Friday, September 21, 2012

Split and merge data in URLs

AppId is over the quota
AppId is over the quota

(Who could be better than a Business Intelligence analyst at teaching us a thing or two about Excel? We asked our own number-crunching wizard Stacey Armstrong to share some Excel tricks she's learned along the way. Check out her first trick Resizing column widths in pivot tables. )

I have a list of URLs in one column and their corresponding page views in another. The URLs include a name for a section of the site and the date when the page was published. I'd like to calculate the total number of page views by site section and the total number of page views by publication date. To save time, I want to avoid manually entering this data in new columns. Instead, I plan on using the Convert Text to Columns wizard and Concatenate function. Once you learn the steps, it will take you only a few minutes to complete the tasks.  These steps can also be applied to other situations when you need to split and merge data.

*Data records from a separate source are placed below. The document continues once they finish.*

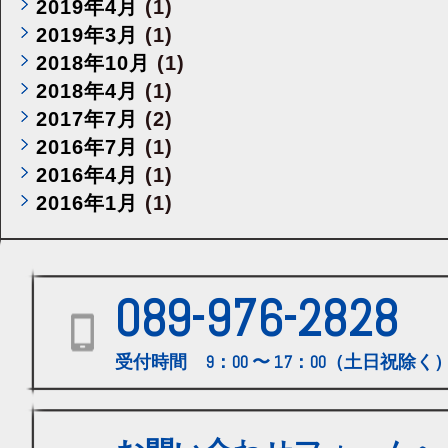
2019年4月
(1)
2019年3月
(1)
2018年10月
(1)
2018年4月
(1)
2017年7月
(2)
2016年7月
(1)
2016年4月
(1)
2016年1月
(1)
089-976-2828
受付時間 9：00 〜 17：00（土日祝除く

In the sample URLs below, I want to split off the site sections "contactus" and "home." And I want to split off the date that the pages were published "4/15/2012" and "4/11/2012". Since the URLs have slashes / between each of its parts, it will be easy use the Convert Text to Columns wizard (Wizard) to split off the section name and publication date, and turn them into new columns

 http://www.mysite.com/contactus/subpage/4/15/2012/nameofthepage.aspx

http://www.mysite.com/home/subpage/4/11/2012/nameofthepage.aspx  

Select and copy the column with the URLs, then paste into a new column to the right of existing columns.

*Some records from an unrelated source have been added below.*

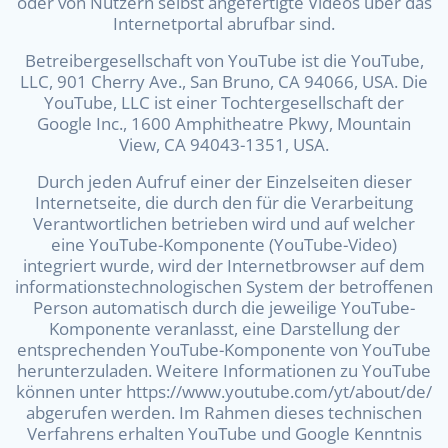
oder von Nutzern selbst angefertigte Videos über das
Internetportal abrufbar sind.
Betreibergesellschaft von YouTube ist die YouTube,
LLC, 901 Cherry Ave., San Bruno, CA 94066, USA. Die
YouTube, LLC ist einer Tochtergesellschaft der
Google Inc., 1600 Amphitheatre Pkwy, Mountain
View, CA 94043-1351, USA.
Durch jeden Aufruf einer der Einzelseiten dieser
Internetseite, die durch den für die Verarbeitung
Verantwortlichen betrieben wird und auf welcher
eine YouTube-Komponente (YouTube-Video)
integriert wurde, wird der Internetbrowser auf dem
informationstechnologischen System der betroffenen
Person automatisch durch die jeweilige YouTube-
Komponente veranlasst, eine Darstellung der
entsprechenden YouTube-Komponente von YouTube
herunterzuladen. Weitere Informationen zu YouTube
können unter https://www.youtube.com/yt/about/de/
abgerufen werden. Im Rahmen dieses technischen
Verfahrens erhalten YouTube und Google Kenntnis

Highlight this new column, click the Data tab, and in the Data Tools, click Convert Text to Columns wizard.

In the Wizard, choose Delimited, and click Next.


In the next page of the Wizard, uncheck Tab and chose Other.

In the box next to Other, enter a slash /, and then click Finish. (In my example URLs, the slash / separates the parts of the URL, so you can use it to split off the data.)

The site section names and the dates are now split into three columns. Delete the other new columns that the Wizard just created.

Next you'll recombine the date into one cell (month/day/year) by using the Concatenate function. This lets you create a pivot table that pivots by the complete date.

To the right of the three new columns (month, day, and year), enter the Concatenate function in the first blank cell.  =CONCATENATE(D2,"/",E2,"/",F2). Notice that I added "/" between the month/day/year.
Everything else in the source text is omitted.